Su literatura nace en esos márgenes. Lugares donde lo emocional deja de ser cómodo y se vuelve demasiado afilado. No escribe para explicar lo que duele, sino para estudiar la herida sin bajar la cabeza y asumir las consecuencias.
De esa mirada surgen sus historias: ficciones de suspense psicológico y terror emocional en las que el miedo rara vez es solo externo. En su obra, lo inquietante suele arraigar en nuestras propias profundidades.
Es autor del libro de relatos Angustias y Temores y de la novela Habitación 216 —un thriller psicológico que desemboca en lo sobrenatural— además de coautor de la antología de relatos de terror Trece pasos hacia la oscuridad.
En sus textos, la tensión no depende únicamente de lo que ocurre alrededor sino también de lo que nos acecha en la conciencia.

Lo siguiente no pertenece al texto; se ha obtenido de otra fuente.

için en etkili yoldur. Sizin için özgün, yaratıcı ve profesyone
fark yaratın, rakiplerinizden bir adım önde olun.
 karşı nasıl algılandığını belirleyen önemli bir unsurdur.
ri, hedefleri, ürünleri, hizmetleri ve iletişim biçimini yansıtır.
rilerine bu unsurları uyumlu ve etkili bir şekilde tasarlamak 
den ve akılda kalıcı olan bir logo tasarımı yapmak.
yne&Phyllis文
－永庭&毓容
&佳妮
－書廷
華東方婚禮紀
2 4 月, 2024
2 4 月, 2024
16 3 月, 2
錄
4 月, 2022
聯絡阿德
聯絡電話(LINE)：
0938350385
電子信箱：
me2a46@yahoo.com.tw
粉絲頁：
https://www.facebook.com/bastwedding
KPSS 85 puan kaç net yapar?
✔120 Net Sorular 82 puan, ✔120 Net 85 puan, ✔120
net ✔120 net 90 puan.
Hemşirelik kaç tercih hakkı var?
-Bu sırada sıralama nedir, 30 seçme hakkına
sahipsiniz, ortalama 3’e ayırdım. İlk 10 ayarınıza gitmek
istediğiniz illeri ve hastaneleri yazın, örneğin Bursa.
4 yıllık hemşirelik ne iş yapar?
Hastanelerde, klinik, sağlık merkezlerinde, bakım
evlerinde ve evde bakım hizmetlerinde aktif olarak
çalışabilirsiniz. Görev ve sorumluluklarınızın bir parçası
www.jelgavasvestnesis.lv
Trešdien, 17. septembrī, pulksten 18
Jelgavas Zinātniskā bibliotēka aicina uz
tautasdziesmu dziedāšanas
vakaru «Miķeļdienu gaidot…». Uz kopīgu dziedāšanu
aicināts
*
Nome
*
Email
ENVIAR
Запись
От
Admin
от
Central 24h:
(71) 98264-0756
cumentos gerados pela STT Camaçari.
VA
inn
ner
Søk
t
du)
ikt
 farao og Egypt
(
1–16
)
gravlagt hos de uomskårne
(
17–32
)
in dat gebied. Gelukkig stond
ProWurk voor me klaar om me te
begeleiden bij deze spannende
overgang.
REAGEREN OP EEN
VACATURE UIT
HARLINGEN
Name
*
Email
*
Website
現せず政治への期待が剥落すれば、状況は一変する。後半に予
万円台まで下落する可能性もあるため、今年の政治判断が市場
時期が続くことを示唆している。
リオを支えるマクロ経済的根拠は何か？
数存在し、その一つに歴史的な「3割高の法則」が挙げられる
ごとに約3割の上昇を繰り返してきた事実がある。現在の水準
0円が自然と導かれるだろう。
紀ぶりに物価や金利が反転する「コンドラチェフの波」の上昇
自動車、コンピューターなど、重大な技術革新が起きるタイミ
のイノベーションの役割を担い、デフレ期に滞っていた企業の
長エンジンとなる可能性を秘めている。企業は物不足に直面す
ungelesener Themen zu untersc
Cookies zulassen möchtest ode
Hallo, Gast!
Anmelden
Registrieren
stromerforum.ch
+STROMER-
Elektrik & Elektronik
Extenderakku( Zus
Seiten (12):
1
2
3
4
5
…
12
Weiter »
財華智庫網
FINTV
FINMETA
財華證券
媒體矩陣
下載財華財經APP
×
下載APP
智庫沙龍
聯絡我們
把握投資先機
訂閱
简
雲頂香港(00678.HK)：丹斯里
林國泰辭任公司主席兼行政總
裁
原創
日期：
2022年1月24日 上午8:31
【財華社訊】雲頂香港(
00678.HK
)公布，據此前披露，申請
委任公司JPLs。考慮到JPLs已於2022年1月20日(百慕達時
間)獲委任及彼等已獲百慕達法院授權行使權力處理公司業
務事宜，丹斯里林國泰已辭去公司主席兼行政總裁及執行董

Está convencido de que la literatura debe deleitar enseñando, como decía Horacio, aunque en su caso enseñar consista, muchas veces, en señalar lo que preferimos no mirar sosteniendo esa visión un poco más de lo necesario.
Habitación 216 arranca con una escena muy potente en un bosque gallego. ¿Por qué elegiste ese escenario como punto de partida?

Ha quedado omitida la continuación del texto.